While working from home may diminish, it’s definitely not vanishing. By 2025, the study predicts, 36.2 million Americans will work remotely. That represents an 87% increase from before the pandemic. The Upwork study surveyed 1,000 small business owners, HR managers, and CEOs between October 21 and November 7, 2020.
It probably comes as no surprise that 70% of people like having fewer non-essential meetings, while 60% appreciate a more flexible schedule. Fifty-four percent say they enjoy having no commute, and 44% said they have less distractions at home than in the office. Hiring managers agree that remote work is going better than expected – 68% say its going more smoothly now than it was in the spring when the pandemic began.
Stocks related to work-from-home technologies have been on the rise this year and this week has been no exception. The markets have been rallying lately due to positive news related to a second stimulus bill and the distribution of COVID-19 vaccines, and tech stocks have been doing exceptionally well.
The Upwork survey revealed a lot about how we’ll be working going forward – and just how smart it would be to take a long position on these tech stocks, knowing the future of remote work is pretty secure.
Last updated: Dec. 31, 2020
Zoom Video Communications (NASDAQ: ZM)
The San Jose, California based communications technology company stock opened at 400.47 today and continued to gain as the day went on. The six-month trend shows a steady climb, and an announcement yesterday that the company is opening a Research and Development Center in Singapore should keep the stock zooming. The expanded capacity and presence in Singapore will allow the company to tap into the area’s wealth of engineering talent.

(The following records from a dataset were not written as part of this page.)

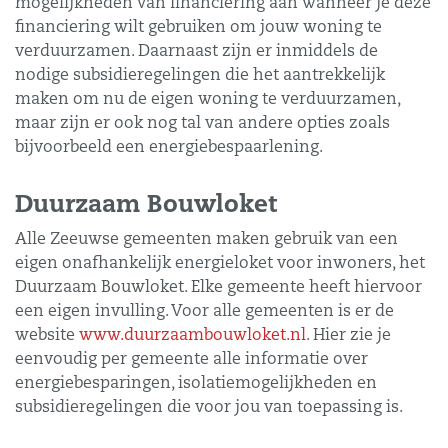
mogelijkheden van financiering aan wanneer je deze
financiering wilt gebruiken om jouw woning te
verduurzamen. Daarnaast zijn er inmiddels de
nodige subsidieregelingen die het aantrekkelijk
maken om nu de eigen woning te verduurzamen,
maar zijn er ook nog tal van andere opties zoals
bijvoorbeeld een energiebespaarlening.
Duurzaam Bouwloket
Alle Zeeuwse gemeenten maken gebruik van een
eigen onafhankelijk energieloket voor inwoners, het
Duurzaam Bouwloket. Elke gemeente heeft hiervoor
een eigen invulling. Voor alle gemeenten is er de
website
www.duurzaambouwloket.nl
. Hier zie je
eenvoudig per gemeente alle informatie over
energiebesparingen, isolatiemogelijkheden en
subsidieregelingen die voor jou van toepassing is.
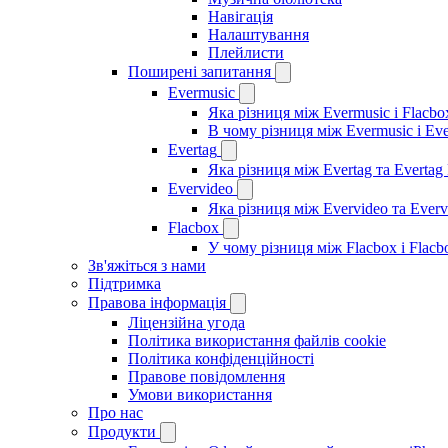
Навігація
Налаштування
Плейлисти
Поширені запитання
Evermusic
Яка різниця між Evermusic і Flacbo
В чому різниця між Evermusic і Ev
Evertag
Яка різниця між Evertag та Evertag
Evervideo
Яка різниця між Evervideo та Ever
Flacbox
У чому різниця між Flacbox і Flac
Зв'яжіться з нами
Підтримка
Правова інформація
Ліцензійна угода
Політика використання файлів cookie
Політика конфіденційності
Правове повідомлення
Умови використання
Про нас
Продукти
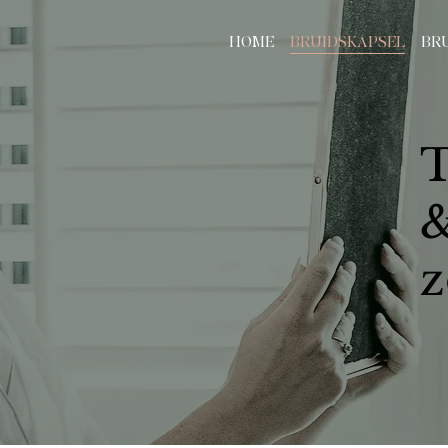
HOME
BRUIDSKAPSEL
BR
T
&
z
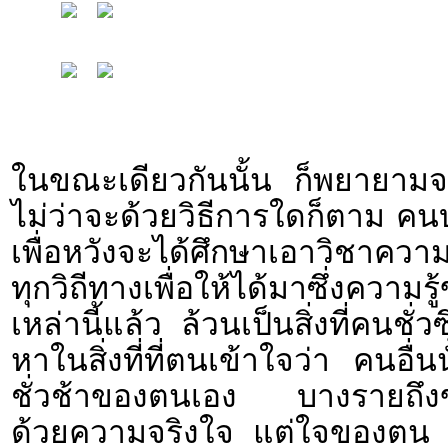
ในขณะเดียวกันนั้น ก็พยายามจะตา
ไม่ว่าจะด้วยวิธีการใดก็ตาม คนบา
เพื่อหวังจะได้ศึกษาเอาวิชาความ
ทุกวิถีทางเพื่อให้ได้มาซึ่งควา
เหล่านี้แล้ว ล้วนเป็นสิ่งที่คนช
หาในสิ่งที่ที่ตนเข้าใจว่า คนอื่
ชั่วช้าของตนเอง บางรายถึงข
ด้วยความจริงใจ แต่ใจของตน ม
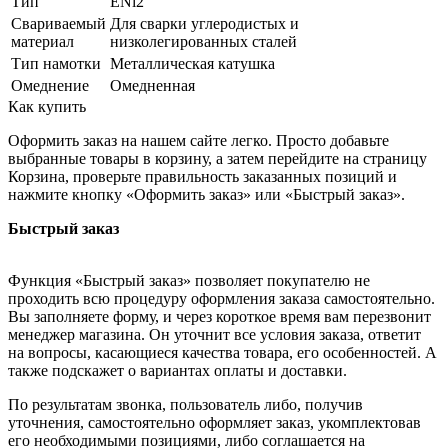
Тип
ENi2
Свариваемый
Для сварки углеродистых и
материал
низколегированных сталей
Тип намотки
Металлическая катушка
Омеднение
Омедненная
Как купить
Оформить заказ на нашем сайте легко. Просто добавьте
выбранные товары в корзину, а затем перейдите на страницу
Корзина, проверьте правильность заказанных позиций и
нажмите кнопку «Оформить заказ» или «Быстрый заказ».
Быстрый заказ
Функция «Быстрый заказ» позволяет покупателю не
проходить всю процедуру оформления заказа самостоятельно.
Вы заполняете форму, и через короткое время вам перезвонит
менеджер магазина. Он уточнит все условия заказа, ответит
на вопросы, касающиеся качества товара, его особенностей. А
также подскажет о вариантах оплаты и доставки.
По результатам звонка, пользователь либо, получив
уточнения, самостоятельно оформляет заказ, укомплектовав
его необходимыми позициями, либо соглашается на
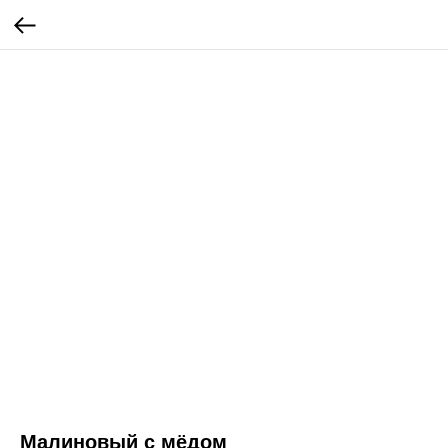
Малиновый с мёдом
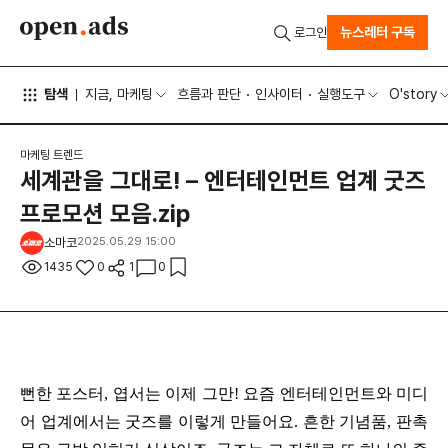
뉴스레터 구독
로그인
탐색
지금, 마케팅
흐름과 판단
인사이터
실행도구
O'story
마케팅 트렌드
세계관을 그대로! – 엔터테인먼트 업계 굿즈
프로모션 모음.zip
소마코
2025.05.29 15:00
1435
0
1
0
뻔한 포스터, 엽서는 이제 그만! 요즘 엔터테인먼트와 미디
어 업계에서는 굿즈를 이렇게 만들어요. 흔한 기념품, 판촉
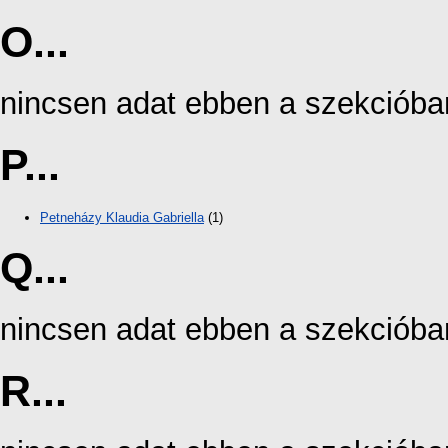
O...
nincsen adat ebben a szekcióba
P...
Petneházy Klaudia Gabriella
(1)
Q...
nincsen adat ebben a szekcióba
R...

2020 in Review: Looking Back at the Huge Year for Zoom
Following a definitive agreement to acquire Slack, Salesforce stock continues to climb. The Customer Relationship Management (CRM), business productivity, and communications platform stock has gained about 70 points over the past year. Investor’s Business Daily calls Salesforce one of the “big-cap tech stocks to watch.”
Microsoft (NASDAQ: MSFT)
You may not immediately think of Microsoft as a Salesforce competitor, but its Dynamics tool offers a lower priced alternative to the Salesforce/Slack combo. Microsoft is also trending up. This time last year the stock was at $155.53. Twelve months and one pandemic later, the industry leading software developer is trading on the NASDAQ Composite for just around $220.

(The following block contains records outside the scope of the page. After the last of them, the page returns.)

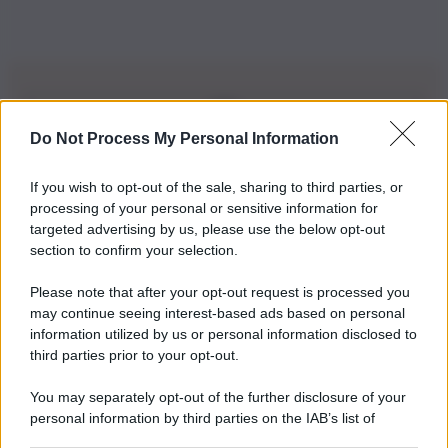
Do Not Process My Personal Information
Iscriviti alla nostra Newsletter
If you wish to opt-out of the sale, sharing to third parties, or
Iscriviti alla nostra newsletter per non perdere le ultime
processing of your personal or sensitive information for
novità
targeted advertising by us, please use the below opt-out
section to confirm your selection.
Iscriviti Ora
Please note that after your opt-out request is processed you
may continue seeing interest-based ads based on personal
information utilized by us or personal information disclosed to
third parties prior to your opt-out.
You may separately opt-out of the further disclosure of your
personal information by third parties on the IAB’s list of
© 2026 | Ediservice s.r.l. 95126 Catania – Via Principe
downstream participants.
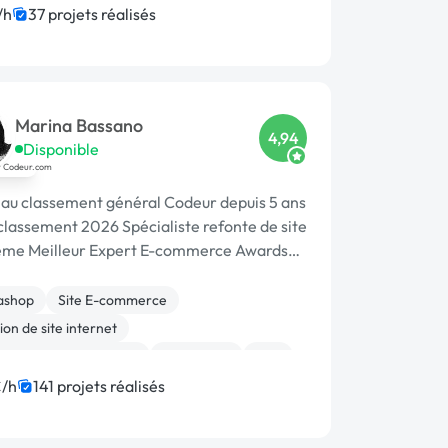
on de projet
IoT
Dropshipping
/h
37 projets réalisés
art
Admin système, sécurité
Marina Bassano
4,94
Disponible
au classement général Codeur depuis 5 ans
 classement 2026 Spécialiste refonte de site
me Meilleur Expert E-commerce Awards
ans le Top 10 du Meilleur Prestataire
s 2024
ashop
Site E-commerce
on de site internet
ion ou refonte de site
WordPress
PHP
/ GEO
CSS, HTML, XML
Rédaction
/h
141 projets réalisés
e graphique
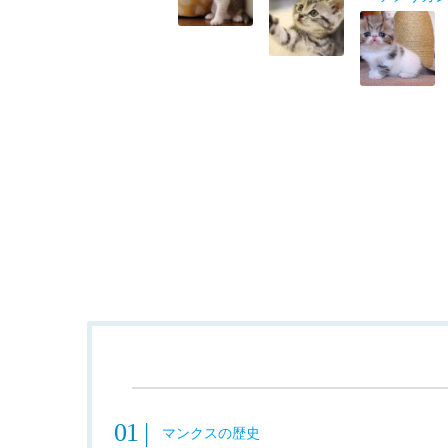
猫の雑種の性格や種類って？全体の約7
ソマリの性格や体重って
アビシニ
マンクスの歴史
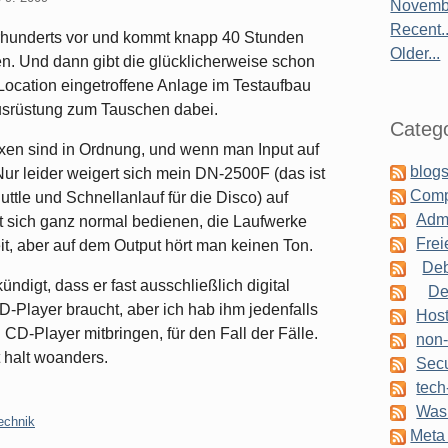
Novembe
Recent..
hrhunderts vor und kommt knapp 40 Stunden
Older...
en. Und dann gibt die glücklicherweise schon
Location eingetroffene Anlage im Testaufbau
usrüstung zum Tauschen dabei.
Catego
xen sind in Ordnung, und wenn man Input auf
blogs
 Nur leider weigert sich mein DN-2500F (das ist
Comp
ttle und Schnellanlauf für die Disco) auf
Admi
st sich ganz normal bedienen, die Laufwerke
Frei
it, aber auf dem Output hört man keinen Ton.
Deb
digt, dass er fast ausschließlich digital
De
-Player braucht, aber ich hab ihm jedenfalls
Host
 CD-Player mitbringen, für den Fall der Fälle.
non-
 halt woanders.
Secu
tech
Was 
echnik
Meta 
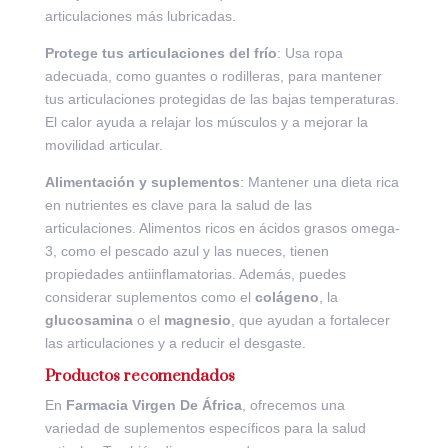
articulaciones más lubricadas.
Protege tus articulaciones del frío
: Usa ropa
adecuada, como guantes o rodilleras, para mantener
tus articulaciones protegidas de las bajas temperaturas.
El calor ayuda a relajar los músculos y a mejorar la
movilidad articular.
Alimentación y suplementos
: Mantener una dieta rica
en nutrientes es clave para la salud de las
articulaciones. Alimentos ricos en ácidos grasos omega-
3, como el pescado azul y las nueces, tienen
propiedades antiinflamatorias. Además, puedes
considerar suplementos como el
colágeno
, la
glucosamina
o el
magnesio
, que ayudan a fortalecer
las articulaciones y a reducir el desgaste.
Productos recomendados
En
Farmacia Virgen De África
, ofrecemos una
variedad de suplementos específicos para la salud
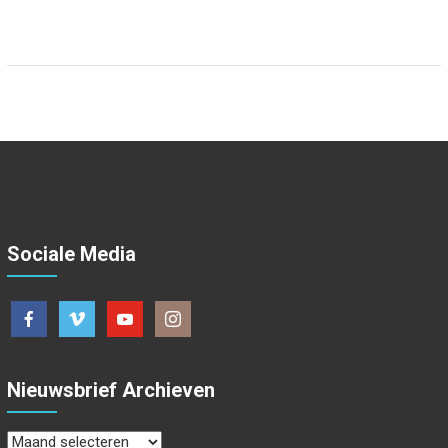
Sociale Media
Nieuwsbrief Archieven
Nieuwsbrief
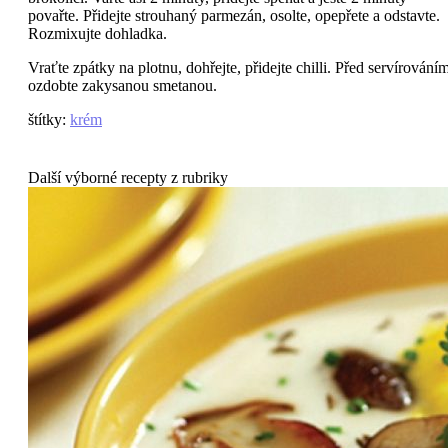
povařte. Přidejte strouhaný parmezán, osolte, opepřete a odstavte.
Rozmixujte dohladka.
Vraťte zpátky na plotnu, dohřejte, přidejte chilli. Před servírování
ozdobte zakysanou smetanou.
štítky
:
krém
Další výborné recepty z rubriky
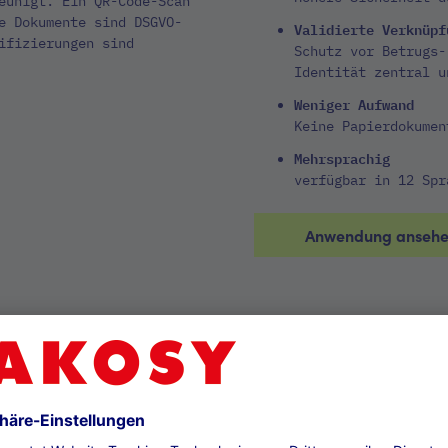
eunigt. Ein QR-Code-Scan
e Dokumente sind DSGVO-
Validierte Verknüpf
ifizierungen sind
Schutz vor Betrugs-
Identität zentral u
Weniger Aufwand
Keine Papierdokumen
Mehrsprachig
verfügbar in 12 Spr
Anwendung anseh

2020 in Review: The Year for Bill Gates
Software developer Adobe provides a host of tools for students, designers, and most recently, digital marketers. Perhaps best known for its Adobe Acrobat PDF software, which makes it easy to convert, edit, and sign PDF files, Adobe Photoshop and Illustrator are mainstays for professionals. Trading at nearly $490 at market close on Wednesday, ADBE is below its double bottom buy point right now, according to Investors Business Daily. However, IBD lists Adobe on the IBD 50 list of top growth stocks and the IBD Long Term Leaders List, making it one to watch.
DocuSign (NASDAQ: DOCU)
The San Francisco-based Software-as-a-Service provider is on its way to becoming a household name during the pandemic. DocuSign offers the capabilities to put eSignatures on documents. With Chase Bank reporting that more than 50% of mortgage applicants filed digitally this year, demand for DocuSign’s capabilities will only continue to grow. DocuSign also provides a suite of contract and document management tools, and has API integrations with industry-leading apps like Salesforce. DocuSign stock closed up 1.45% on Wednesday, and several experts are rating it as a buy or hold right now.

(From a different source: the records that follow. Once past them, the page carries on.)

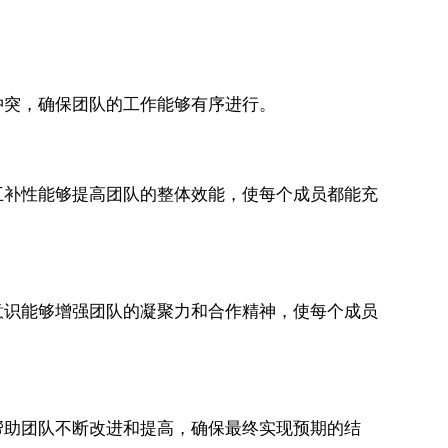
冲突，确保团队的工作能够有序进行。
互补性能够提高团队的整体效能，使每个成员都能充
意识能够增强团队的凝聚力和合作精神，使每个成员
帮助团队不断改进和提高，确保最终实现预期的结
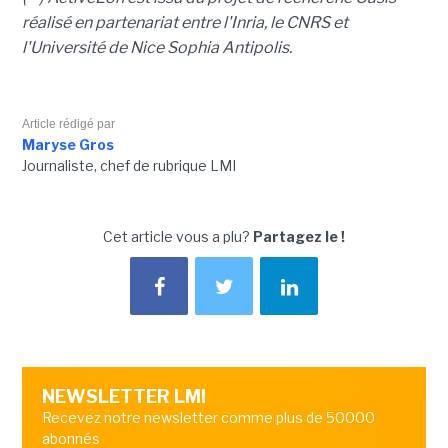
réalisé en partenariat entre l'Inria, le CNRS et
l'Université de Nice Sophia Antipolis.
Article rédigé par
Maryse Gros
Journaliste, chef de rubrique LMI
Cet article vous a plu?
Partagez le !
NEWSLETTER LMI
Recevez notre newsletter comme plus de 50000
abonnés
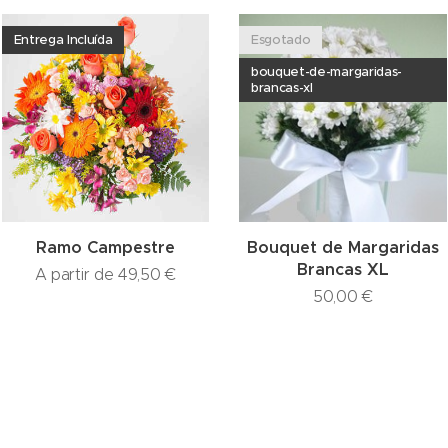
Entrega Incluída
Esgotado
bouquet-de-margaridas-
brancas-xl
Ramo Campestre
Bouquet de Margaridas
Brancas XL
A partir de
49,50
€
50,00
€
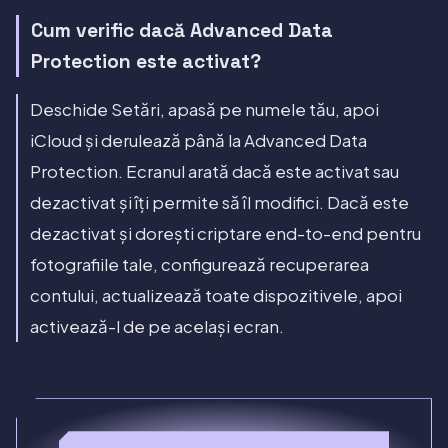
Cum verific dacă Advanced Data
Protection este activat?
Deschide Setări, apasă pe numele tău, apoi
iCloud și derulează până la Advanced Data
Protection. Ecranul arată dacă este activat sau
dezactivat și îți permite să îl modifici. Dacă este
dezactivat și dorești criptare end-to-end pentru
fotografiile tale, configurează recuperarea
contului, actualizează toate dispozitivele, apoi
activează-l de pe același ecran.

Act Now: 25 Pandemic-Proof Stocks
IBM (NYSE: IBM)
The future of work isn’t just at home – it’s in the cloud. Broad-based cloud infrastructure providers like IBM power the data centers and applications that make remote work possible. An industry leader for decades with a market cap of $112 billion, IBM could show higher profits next year as it focuses more heavily on cloud infrastructure and software. IBM’s cloud-specific sales increased 19% year-over-year in third quarter reports, The Motley Fool stated. With mergers and acquisitions on the radar and a dividend of 5.2%, IBM could be a value at $125 per share today.
CrowdStrike Holdings (NASDAQ: CRWD)
Research firm Gartner predicts that corporate computer security will increase more than 10% annually, compared to 3% growth across IT departments. As remote work continues, cybersecurity will only grow more important. Investor’s Business Daily likes CrowdStrike as one cybersecurity stock with a high Relative Strength Rating, adding it to the IBD Leaderboard earlier this month – and it’s been a stock to watch since its initial IPO.